第9話 寝室

「言い忘れていたがこの部屋はレイの部屋だ。好きに使ってくれ」


入った時に言ってください。

ガリオン、イーゴンを始めとする男性の立ち入りを禁止していたのは私の私室だったからだ。

皇族であろうと貴族であろうと私室に配偶者、婚約者以外の異性を連れ込むのは醜聞を招く。

それにしても…。

部屋の中を見ると壁紙、調度品の全てが私が好きな色である白基調になっている。

とても居心地の良さそうな部屋だ。

私が白色を好きって教えた記憶はないのだけど、当てずっぽうかしら。


「レイ、こっちに来てくれ」


立ち上がったエディングに手招きをされてついて行くと入り口とは違う真っ白い扉が存在していた。

おそらく隣の部屋に繋がっているのだろう。エディングが扉を開くとだだっ広い部屋が広がっていた。

中には若草色のソファと天蓋付きの豪奢なベッドが置かれている。

ここはもしかして…。


「私とレイの寝室だ」


ああ、やっぱり。

分かっていたけど本当に同じ部屋で眠るのね。

ここで私達は毎夜を過ごす事になるのだろう。実際に部屋を見せられると夫婦となる事を余計に意識させられる。
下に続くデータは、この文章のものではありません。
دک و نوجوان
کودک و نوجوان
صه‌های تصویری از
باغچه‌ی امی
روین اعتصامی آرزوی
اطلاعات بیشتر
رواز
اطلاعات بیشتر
上手くやれるのだろうかと考えているとこちらの気など知らないエディングが口を開く。


「今日は君一人で使ってくれて構わない。私は自分の部屋で眠るから」

「自分の部屋ですか?」

「こっちだ」


私の部屋と真逆の方に向かって歩き出す。

寝室の中にある黒い扉を開けると黒基調の部屋が存在していた。

さっきの部屋は私の私室。寝室を通り抜けた先にある部屋と言ったら一つしかない。


「ここは私の執務室だ」


エディングの答えは予想通りのものだった。

中を覗くと端に設置されている簡易ベッドが目に入る。どうして執務室にベッドがあるのだろうか。
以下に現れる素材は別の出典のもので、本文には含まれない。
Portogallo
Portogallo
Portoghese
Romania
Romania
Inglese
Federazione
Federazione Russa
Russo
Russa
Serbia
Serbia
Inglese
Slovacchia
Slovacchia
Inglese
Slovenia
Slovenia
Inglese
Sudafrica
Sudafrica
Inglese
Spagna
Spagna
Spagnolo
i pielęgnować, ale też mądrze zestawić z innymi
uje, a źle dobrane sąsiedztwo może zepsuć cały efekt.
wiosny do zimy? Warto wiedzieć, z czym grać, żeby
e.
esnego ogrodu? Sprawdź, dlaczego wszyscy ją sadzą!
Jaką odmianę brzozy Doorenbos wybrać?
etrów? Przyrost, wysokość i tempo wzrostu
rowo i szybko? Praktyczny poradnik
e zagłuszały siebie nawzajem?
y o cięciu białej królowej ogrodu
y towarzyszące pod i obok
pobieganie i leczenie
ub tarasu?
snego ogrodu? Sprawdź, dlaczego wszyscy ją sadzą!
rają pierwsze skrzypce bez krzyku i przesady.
寝る為だろうけど隣は寝室なのだ。そちらで寝れば良いのに。


「今まで使っていた寝室は遠くてな。基本的にはあそこで眠っていた」


私が眺めていたからかエディングはベッドについて説明してくれた。


「先程の寝室を使用されたら良かったのでは?」

「あれを用意したのはつい数日前だ」

「そうですか…」


それなら納得だ。

ただもっと近くに寝室を構えたら良いのにと思ってしまったのは仕方ない事だろう。それよりも執務室という事は特別な用事がない限りは訪れるべき部屋じゃないだろう。


「ここにはあまり訪れないようにしますね」

「何を言ってる。君ならいつでも出入り自由だぞ」


貴方こそ何を言ってるのでしょうね。

普通に考えたら公務の用事以外で来るなと言うべきところだ。遠回しにお茶でも淹れに来いとお強請りされているのだろうか。よく分からない。


「むしろ会いに来てくれ。特に書類仕事が溜まっている時に会いに来て貰えると嬉しい」

「えっと…」


書類仕事が溜まっている時に訪れたら苛立たせてしまうような気がするのだけど。

どう答えたら良いのか分からず反応に困っていると後ろから抱き締められてしまう。


「癒しが欲しいんだ」


耳元で囁くように言われる。

癒しって私だと癒やされないでしょう。

そう思うが口には出せない。それよりも抱き締められている事の方が気になる。

どうして抱き締めてくるのよ。


「お邪魔にならない程度に訪れさせてもらいますね」


早く解放して欲しくて答えを返すと「君を邪魔に思う事はない」と言われてしまう。

邪魔になるならないじゃない。用もなく執務室に訪れる事自体が間違っているのだ。


「そういう問題じゃないです」


仕事の邪魔をしたくないって気持ちくらい察してください。